In contrast, heart patients assigned to conventional care -- a moderately low fat diet and, in some cases, cholesterol-lowering drugs -- steadily worsened over the same five-year period, Ornish and his colleagues reported in Wednesday's Journal of the American Medical Association.
Without drugs, Ornish's 28 patients suffered half the rate of heart attacks and other adverse heart "events" such as bypass operations and angioplasty procedures, the study found. Twenty of the 28 completed all five years of follow-up.
Skeptics in the medical establishment also say there is no proof these dramatic improvements would occur in the population at large -- all ages and races, and both sexes.
Ornish's regimen calls for patients to become vegetarians, and limit dietary fat to no more than 10 percent of total calories. Patients in the study exercised regularly, received stress-management training and attended support meetings.
His study and others that are similar, however, do not make clear which aspects of Ornish's program work, said Dr. Robert H. Eckel, chairman of the heart association's nutrition committee.
"We need to create recommendations that can be followed by the general public," he said. Too little evidence exists "to recommend that Americans as a whole embrace this highly involved lifestyle."
The results are useful, but there needs to be studies involving thousands of patients before public health recommendations can be made, he said.

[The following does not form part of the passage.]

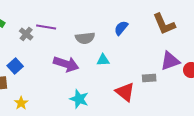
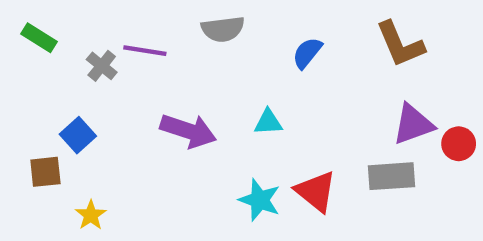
gray semicircle: (85, 38) -> (223, 29), moved
gray rectangle: (149, 78) -> (392, 176), moved, size x1.5
cyan star: (79, 99) -> (260, 200), moved

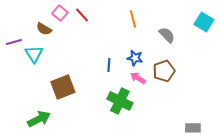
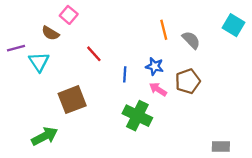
red line: (82, 15) -> (94, 54), moved
orange line: (133, 19) -> (164, 30), moved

But for most people, the AHA guidelines are too moderate to stop heart disease from worsening, Ornish said Tuesday from Sausalito, California, where he directs the nonprofit Preventive Medicine Research Institute.
"It probably worsens more slowly than if you did nothing, but it still gets worse," said Ornish, a Harvard-trained researcher and professor of medicine at the University of California, San Francisco.
The total number of heart "events" among Ornish's 28 patients was 25, compared with 45 among the 20 members of the conventional-care group.
The Ornish patients suffered two heart deaths, two nonfatal heart attacks, two bypass surgeries and eight angioplasties. Blockage of coronary arteries decreased by 3.1 percentage points over five years.
The conventional-care group suffered one heart death, four nonfatal heart attacks, five bypass surgeries and 14 angioplasties. Artery blockage increased by 11.8 percentage points over five years.
The conventional-care group reduced its dietary fat from 30 percent to 25 percent, while the study group reduced fat intake from 30 percent to 8.5 percent.
An expert not involved in the research, Linda Van Horn, professor of
preventive medicine at Northwestern University Medical School, applauded
Ornish's findings but agreed they are too preliminary to form the basis
for sweeping public health guidelines.